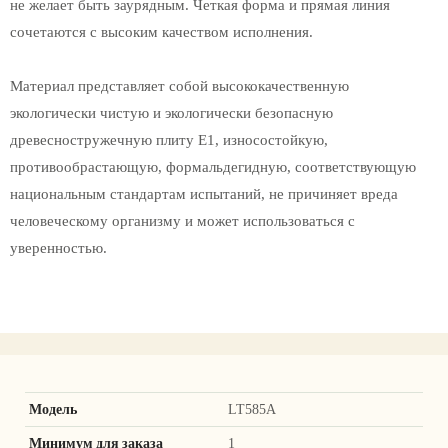
не желает быть заурядным. Четкая форма и прямая линия
сочетаются с высоким качеством исполнения.
Материал представляет собой высококачественную
экологически чистую и экологически безопасную
древесностружечную плиту E1, износостойкую,
противообрастающую, формальдегидную, соответствующую
национальным стандартам испытаний, не причиняет вреда
человеческому организму и может использоваться с
уверенностью.
Модель
LT585A
Минимум для заказа
1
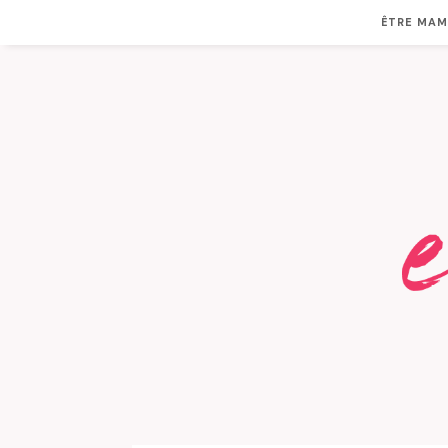
ÊTRE MA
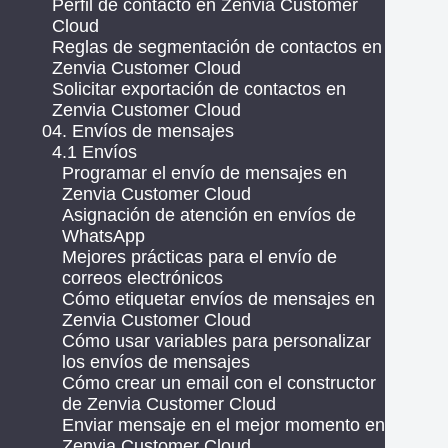
Perfil de contacto en Zenvia Customer
Cloud
Reglas de segmentación de contactos en
Zenvia Customer Cloud
Solicitar exportación de contactos en
Zenvia Customer Cloud
04. Envíos de mensajes
4.1 Envíos
Programar el envío de mensajes en
Zenvia Customer Cloud
Asignación de atención en envíos de
WhatsApp
Mejores prácticas para el envío de
correos electrónicos
Cómo etiquetar envíos de mensajes en
Zenvia Customer Cloud
Cómo usar variables para personalizar
los envíos de mensajes
Cómo crear un email con el constructor
de Zenvia Customer Cloud
Enviar mensaje en el mejor momento en
Zenvia Customer Cloud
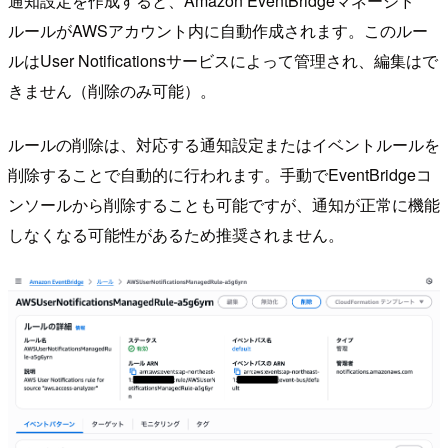
通知設定を作成すると、Amazon EventBridgeマネージド
ルールがAWSアカウント内に自動作成されます。このルー
ルはUser Notificationsサービスによって管理され、編集はで
きません（削除のみ可能）。
ルールの削除は、対応する通知設定またはイベントルールを
削除することで自動的に行われます。手動でEventBridgeコ
ンソールから削除することも可能ですが、通知が正常に機能
しなくなる可能性があるため推奨されません。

######

**Work item**
Images are to be skipped, and each line above is to be returned exactly.

**Your solution**
не желает быть заурядным. Четкая форма и прямая линия
сочетаются с высоким качеством исполнения.
Материал представляет собой высококачественную
экологически чистую и экологически безопасную
древесностружечную плиту E1, износостойкую,
противообрастающую, формальдегидную, соответствующую
национальным стандартам испытаний, не причиняет вреда
человеческому организму и может использоваться с
уверенностью.
Модель
LT585A
Минимум для заказа
1
ÊTRE MA
Perfil de contacto en Zenvia Customer
Cloud
Reglas de segmentación de contactos en
Zenvia Customer Cloud
Solicitar exportación de contactos en
Zenvia Customer Cloud
04. Envíos de mensajes
4.1 Envíos
Programar el envío de mensajes en
Zenvia Customer Cloud
Asignación de atención en envíos de
WhatsApp
Mejores prácticas para el envío de
correos electrónicos
Cómo etiquetar envíos de mensajes en
Zenvia Customer Cloud
Cómo usar variables para personalizar
los envíos de mensajes
Cómo crear un email con el constructor
de Zenvia Customer Cloud
Enviar mensaje en el mejor momento en
Zenvia Customer Cloud
通知設定を作成すると、Amazon EventBridgeマネージド
ルールがAWSアカウント内に自動作成されます。このルー
ルはUser Notificationsサービスによって管理され、編集はで
きません（削除のみ可能）。
ルールの削除は、対応する通知設定またはイベントルールを
削除することで自動的に行われます。手動でEventBridgeコ
ンソールから削除することも可能ですが、通知が正常に機能
しなくなる可能性があるため推奨されません。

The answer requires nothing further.